The Office of General Counsel issued the following informal opinion on May 14, 2002, representing the position of the New York State Insurance Department.

Re: N.Y. Ins. Law § 2324(a) (McKinney 2001-2002 Interim Pocket Part) and free phone card

Question Presented:

If a property/casualty insurance company (hereinafter "insurer") were to give its insureds a phone card that has the name and address of the insurer printed on the front, does the phone card qualify under the N.Y. Ins. Law § 2324(a) (McKinney 2001-2002 Interim Pocket Part) "keepsake" exception for an "article of merchandise" not exceeding $15 in value?

Conclusion:

The phone card does not qualify as an "article of merchandise"1 pursuant to the "keepsake" exception of § 2324(a).

Facts:

The insurer would like to give its insureds a phone card, which provides ten minutes of free calling anywhere in the continental United States. The insurer's name and address would be printed on the front of the phone card. The cost of the card is approximately $1.24. It is not clear whether the cost is the insurer's cost or whether the cost is the retail value of the phone card.

Analysis:

N.Y. Ins. Law § 2324(a) (McKinney 2001-2002 Interim Pocket Part) is quoted in pertinent part below:

No authorized insurer, no licensed insurance agent, no licensed insurance broker, and no employee or other representative of any such insurer, agent or broker shall make, procure or negotiate any contract of insurance other than as plainly expressed in the policy or other written contract issued or to be issued as evidence thereof, or shall directly or indirectly . . . pay or allow or offer to pay or allow to the insured . . . either as an inducement to the making of insurance or after the insurance has been effected . . . any special favor or advantage in the dividends or other benefit to accrue thereon, or shall give or offer to give any valuable consideration or inducement of any kind, directly or indirectly, which is not specified in such policy or contract, other than any article of merchandise not exceeding fifteen dollars in value which shall have conspicuously stamped or printed thereon the advertisement of the insurer, agent or broker . . . nor shall the insured, his agent or representative knowingly receive directly or indirectly, any such rebate or special favor or advantage . . . ." (Emphasis added)

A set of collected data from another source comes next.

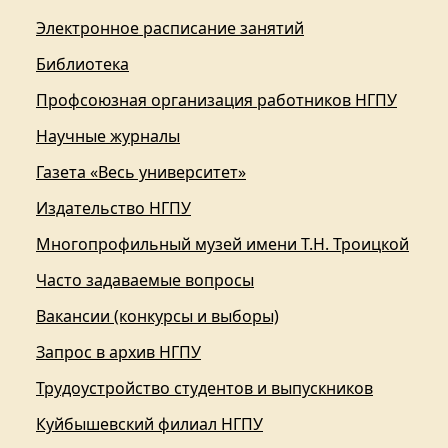
Электронное расписание занятий
Библиотека
Профсоюзная организация работников НГПУ
Научные журналы
Газета «Весь университет»
Издательство НГПУ
Многопрофильный музей имени Т.Н. Троицкой
Часто задаваемые вопросы
Вакансии (конкурсы и выборы)
Запрос в архив НГПУ
Трудоустройство студентов и выпускников
Куйбышевский филиал НГПУ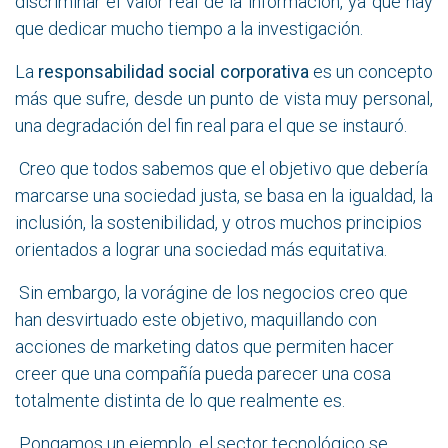
discriminar el valor real de la información, ya que hay
que dedicar mucho tiempo a la investigación.
La
responsabilidad social corporativa
es un concepto
más que sufre, desde un punto de vista muy personal,
una degradación del fin real para el que se instauró.
Creo que todos sabemos que el objetivo que debería
marcarse una sociedad justa, se basa en la igualdad, la
inclusión, la sostenibilidad, y otros muchos principios
orientados a lograr una sociedad más equitativa.
Sin embargo, la vorágine de los negocios creo que
han desvirtuado este objetivo, maquillando con
acciones de marketing datos que permiten hacer
creer que una compañía pueda parecer una cosa
totalmente distinta de lo que realmente es.
Pongamos un ejemplo, el sector tecnológico se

The insurer's proposal to give its insureds the phone card after the insurance has been effected would be valuable consideration not plainly expressed in the policy. Thus, after the insurance has been effected the insurer would give its insureds an inducement to renew the customer relationship when the policy period ends. Moreover, after the insurance has been effected the insurer's insureds would knowingly receive a special favor or advantage. Therefore, unless the phone card would qualify as an "article of merchandise" not exceeding $15 in retail value, the insurer and its insureds would violate § 2324(a).

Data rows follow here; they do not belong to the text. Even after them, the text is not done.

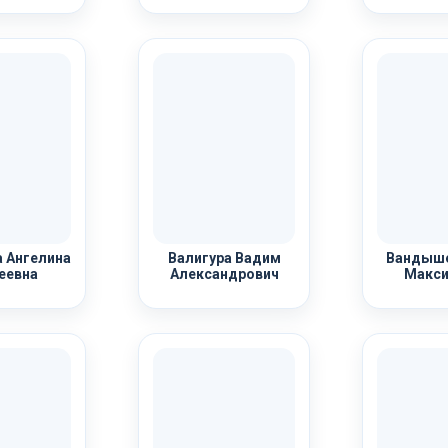
 Ангелина
Валигура Вадим
Вандыше
еевна
Александрович
Макси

The "article of merchandise" that § 2324(a) contemplates is a "keepsake", not exceeding $15 in retail value, that is designed to keep the name of the insurer or producer before the customer through the embossing of the insurer's or producer's name. It is typical that a phone card is used shortly after receipt in exchange for calling and then would be discarded. Thus, the phone card does not qualify as an "article of merchandise" pursuant to the "keepsake" exception of § 2324(a).

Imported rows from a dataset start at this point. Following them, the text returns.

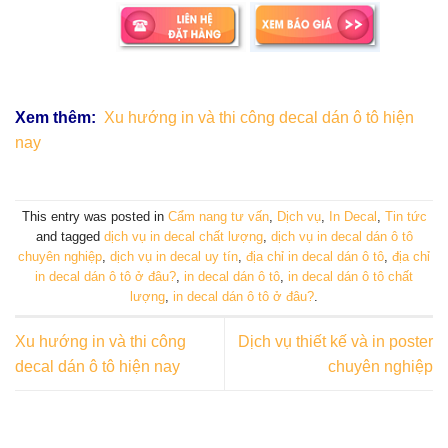
Xem thêm:
Xu hướng in và thi công decal dán ô tô hiện
nay
This entry was posted in
Cẩm nang tư vấn
,
Dịch vụ
,
In Decal
,
Tin tức
and tagged
dịch vụ in decal chất lượng
,
dịch vụ in decal dán ô tô
chuyên nghiệp
,
dịch vụ in decal uy tín
,
địa chỉ in decal dán ô tô
,
địa chỉ
in decal dán ô tô ở đâu?
,
in decal dán ô tô
,
in decal dán ô tô chất
lượng
,
in decal dán ô tô ở đâu?
.
Xu hướng in và thi công
Dịch vụ thiết kế và in poster
decal dán ô tô hiện nay
chuyên nghiệp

The above opinion is informal and not binding on any court. For further information you may contact Senior Attorney Robert Freedman at the New York City Office.


1Note that if the phone card were an "article of merchandise" pursuant to the "keepsake" exception of § 2324(a) its "value" could not exceed $15. The Office of General Counsel has consistently construed compliance with the "value" element of the "keepsake" exception to be retail value.